- Classification: Division I
- Season: 1973–74
- Teams: 7
- Site: Greensboro Coliseum Greensboro, North Carolina
- Champions: NC State (8th title)
- Winning coach: Norm Sloan (3rd title)
- MVP: Tommy Burleson (NC State)

= 1974 ACC men's basketball tournament =

The 1974 Atlantic Coast Conference men's basketball tournament was held in Greensboro, North Carolina, at the Greensboro Coliseum from March 7–9. NC State defeated Maryland in overtime, 103–100, to win the championship. Tommy Burleson of NC State was named the tournament MVP.

The final has been described by the players involved as the most exciting ACC game they ever played. The game was instrumental in forcing the expansion of the NCAA Division I men's basketball tournament to 32 teams, thus allowing more than one bid from a conference.
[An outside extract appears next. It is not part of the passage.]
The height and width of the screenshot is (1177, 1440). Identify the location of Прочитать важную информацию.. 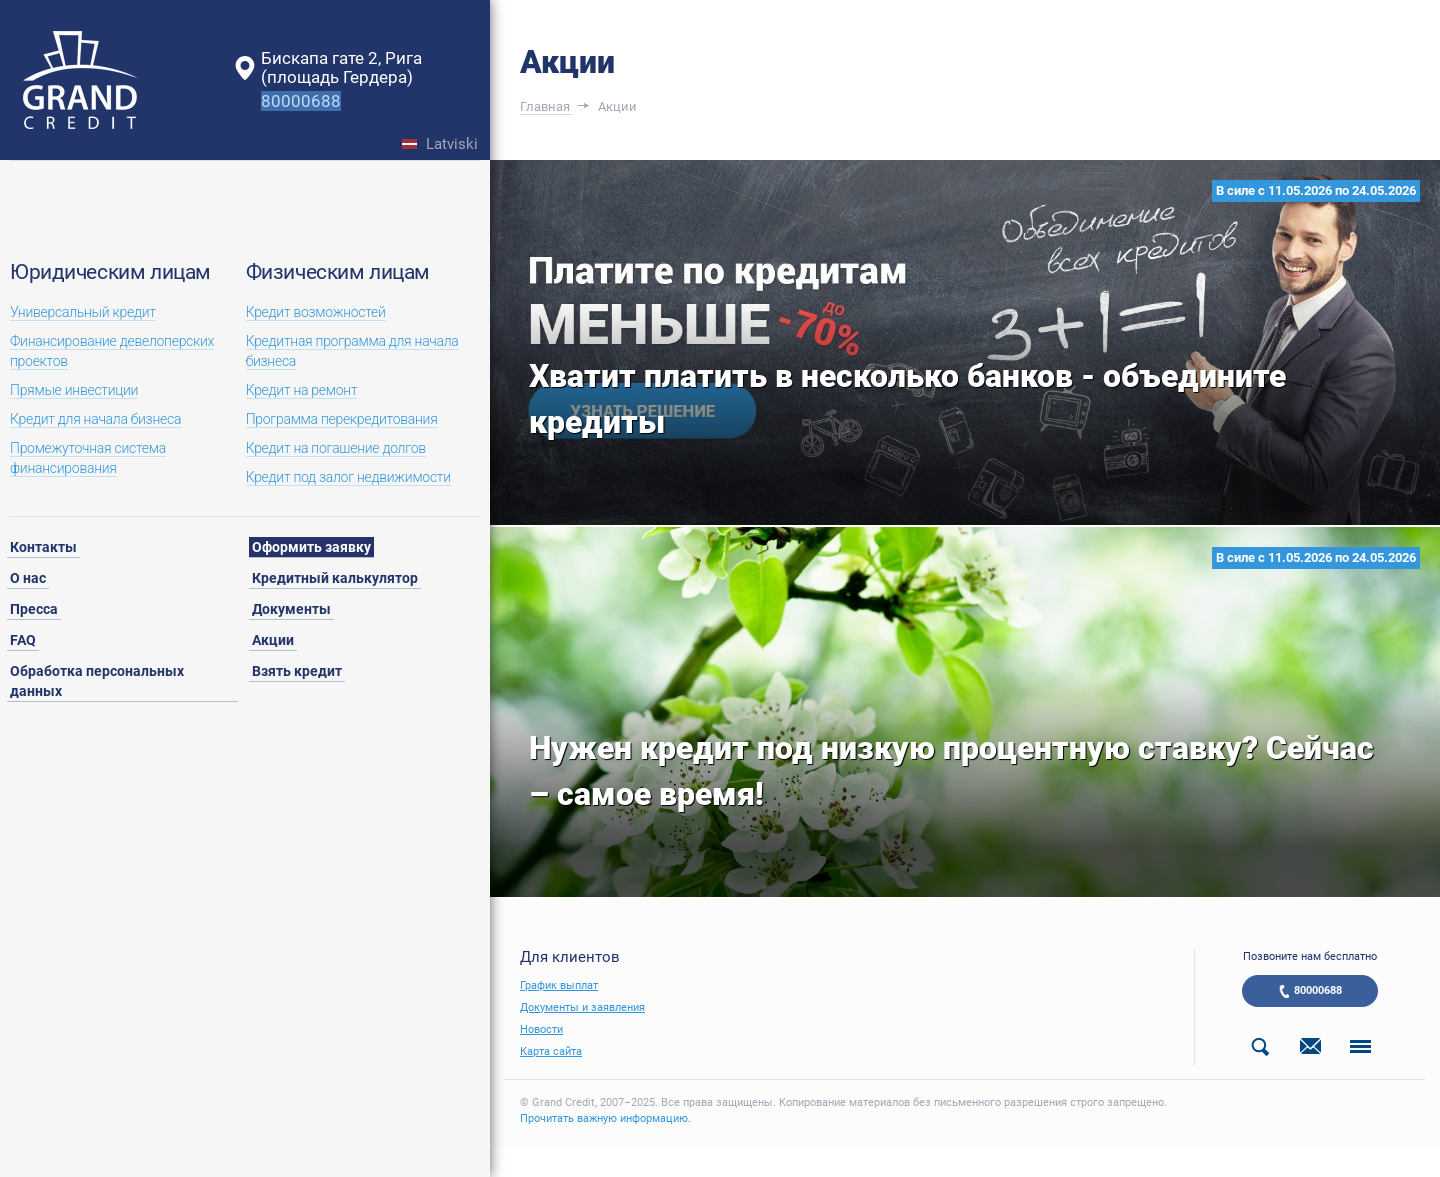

Bill Free of the Baltimore Sun newspaper regards this seasons Maryland team as the greatest team that did not participate in the NCAA tournament, citing their 6 NBA draft picks.

Many considered it the all-time greatest college basketball game until Duke pulled off a last-second overtime finish in the 1992 NCAA Division I East Regional final for a 104–103 win over Kentucky. "I know they call the Duke–Kentucky game the greatest now," said Burleson in 1999 at a 25-year commemoration of the 1974 game, "but we're still the greatest ACC game ever."

NC State won the 1974 NCAA tournament, dethroning Bill Walton and seven-time defending national champion UCLA in the semifinals in another classic, before defeating Marquette in the final.